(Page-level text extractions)
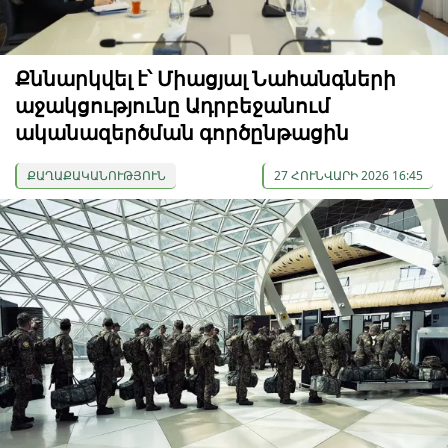
Քննարկվել է՝ Միացյալ Նահանգների
աջակցությունը Ադրբեջանում
ականազերծման գործընթացին
ՔԱՂԱՔԱԿԱՆՈՒԹՅՈՒՆ
27 ՀՈՒՆՎԱՐԻ 2026 16:45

*Work order*
One exact copy of the data, no pictures: write it out line for line.

*Answer to the exercise*
Քննարկվել է՝ Միացյալ Նահանգների
աջակցությունը Ադրբեջանում
ականազերծման գործընթացին
ՔԱՂԱՔԱԿԱՆՈՒԹՅՈՒՆ
27 ՀՈՒՆՎԱՐԻ 2026 16:45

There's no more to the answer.